Alibaba Group is postponing the start of investor meetings for its initial public offering by about a week to answer questions posed by the US Securities and Exchange Commission, according to a person with knowledge of the matter.
The e-commerce giant, which was weighing a plan to market its IPO early this week, now expects the meetings to begin in the week of September 8, with tentative pricing on September 18 and trading to start the following day, said the person, who asked not to be identified.
Alibaba, based in Hangzhou , Zhejiang province, has been in discussions with the SEC as it seeks regulatory approval of its prospectus. The company had held off rushing the deal after originally targeting an early-August trading debut.
"There shouldn't be any obstacles for proceeding with the IPO," said Li Muzhi, a Hong Kong-based analyst at Arete Research Service. "This just gives them a bit more time."
Florence Shih, a spokeswoman for Alibaba in Hong Kong, declined to comment.
The investor meetings, known as a roadshow, will give Alibaba, founded by billionaire Jack Ma Yun, the opportunity to answer questions from the world's biggest fund managers and build demand for its shares.
With Alibaba and selling shareholders expected to raise as much as US$20 billion, the IPO has the potential to be the largest offering in US history.
At US$20 billion, Alibaba's sale would edge past Visa's US$19.65 billion IPO in 2008 as the biggest in US history, data compiled by Bloomberg show.
The e-commerce operator, which plans to sell shares on the New York Stock Exchange, may set its IPO value at US$154 billion, or 22 per cent below analyst valuations, in a move that could avoid repeating Facebook's listing flop, according to the average estimate in a Bloomberg survey of five analysts last month.
The poll respondents give Alibaba an average post-listing valuation of US$198 billion.

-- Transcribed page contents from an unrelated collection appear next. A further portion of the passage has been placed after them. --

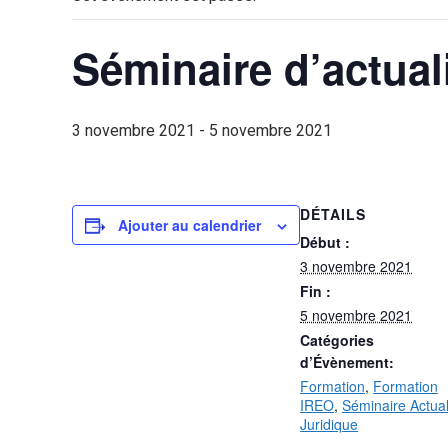
Séminaire d’actual
3 novembre 2021
-
5 novembre 2021
DÉTAILS
Ajouter au calendrier
Début :
3 novembre 2021
Fin :
5 novembre 2021
Catégories
d’Évènement:
Formation
,
Formation
IREO
,
Séminaire Actual
Juridique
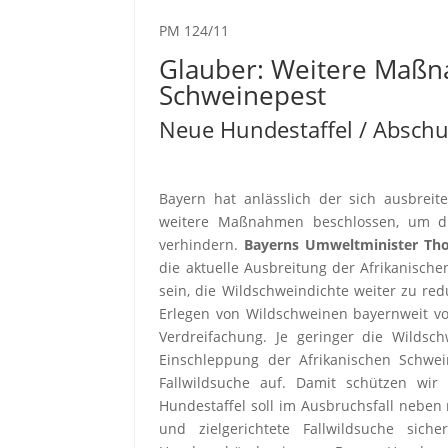
PM 124/11
Glauber: Weitere Maßn
Schweinepest
Neue Hundestaffel / Abschu
Bayern hat anlässlich der sich ausbrei
weitere Maßnahmen beschlossen, um di
verhindern.
Bayerns Umweltminister Th
die aktuelle Ausbreitung der Afrikanisch
sein, die Wildschweindichte weiter zu re
Erlegen von Wildschweinen bayernweit vo
Verdreifachung. Je geringer die Wildsc
Einschleppung der Afrikanischen Schwe
Fallwildsuche auf. Damit schützen wir
Hundestaffel soll im Ausbruchsfall nebe
und zielgerichtete Fallwildsuche sic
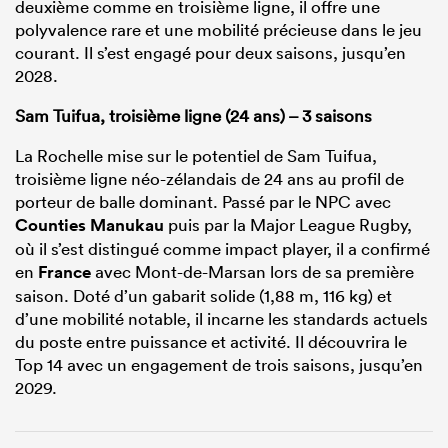
deuxième comme en troisième ligne, il offre une
polyvalence rare et une mobilité précieuse dans le jeu
courant. Il s’est engagé pour deux saisons, jusqu’en
2028.
Sam Tuifua, troisième ligne (24 ans) – 3 saisons
La Rochelle mise sur le potentiel de Sam Tuifua,
troisième ligne néo-zélandais de 24 ans au profil de
porteur de balle dominant. Passé par le NPC avec
Counties Manukau
puis par la Major League Rugby,
où il s’est distingué comme impact player, il a confirmé
en
France
avec Mont-de-Marsan lors de sa première
saison. Doté d’un gabarit solide (1,88 m, 116 kg) et
d’une mobilité notable, il incarne les standards actuels
du poste entre puissance et activité. Il découvrira le
Top 14 avec un engagement de trois saisons, jusqu’en
2029.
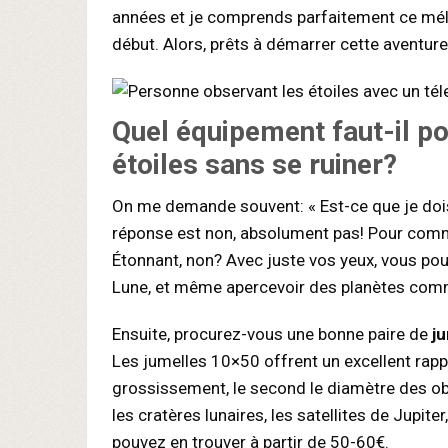
années et je comprends parfaitement ce méla
début. Alors, prêts à démarrer cette aventur
Quel équipement faut-il po
étoiles sans se ruiner?
On me demande souvent: « Est-ce que je dois
réponse est non, absolument pas! Pour com
Étonnant, non? Avec juste vos yeux, vous pouv
Lune, et même apercevoir des planètes comm
Ensuite, procurez-vous une bonne paire de
j
Les jumelles 10×50 offrent un excellent rappor
grossissement, le second le diamètre des obj
les cratères lunaires, les satellites de Jupiter
pouvez en trouver à partir de 50-60€.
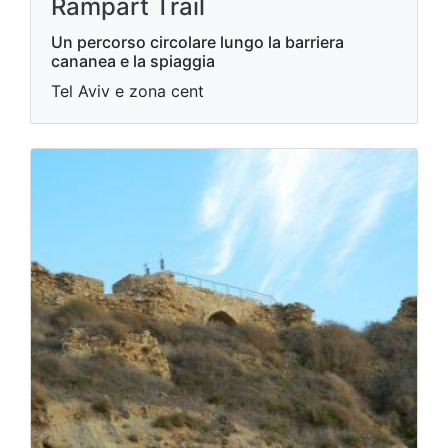
Rampart Trail
Un percorso circolare lungo la barriera
cananea e la spiaggia
Tel Aviv e zona cent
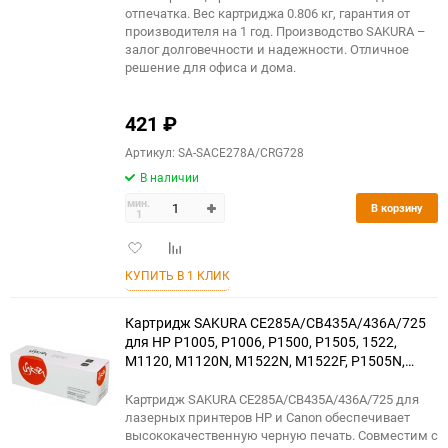
отпечатка. Вес картриджа 0.806 кг, гарантия от
производителя на 1 год. Производство SAKURA –
залог долговечности и надежности. Отличное
решение для офиса и дома.
421
₽
Артикул: SA-SACE278A/CRG728
В наличии
мин.
В корзину
1
Добавить
Добавить
в
к
КУПИТЬ В 1 КЛИК
избранное
сравнению
Картридж SAKURA CE285A/CB435A/436A/725
для HP P1005, P1006, P1500, P1505, 1522,
M1120, M1120N, M1522N, M1522F, P1505N,
P1102, P1102W, Canon LBP6000, 6018, 6020,
6030, MF3010, черный, 2000 к.
Картридж SAKURA CE285A/CB435A/436A/725 для
лазерных принтеров HP и Canon обеспечивает
высококачественную черную печать. Совместим с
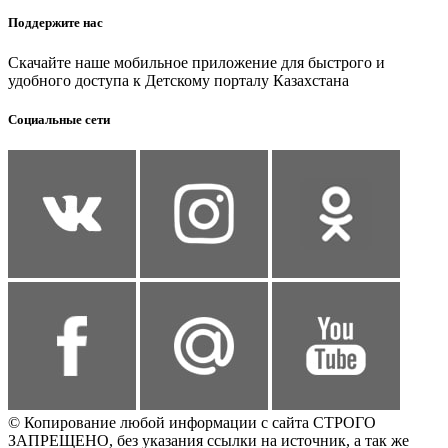
Поддержите нас
Скачайте наше мобильное приложение для быстрого и
удобного доступа к Детскому порталу Казахстана
Социальные сети
© Копирование любой информации с сайта СТРОГО
ЗАПРЕЩЕНО, без указания ссылки на источник, а так же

Hong Kong missed out on the mega IPO last year, forcing it to look for a US listing. In October, Hong Kong Exchanges and Clearing refused to grant Alibaba an exemption allowing it to list with a structure that would give its founder and certain executives the right to nominate the majority of board members even though they would hold only minority stakes. The US allows such shareholding structures.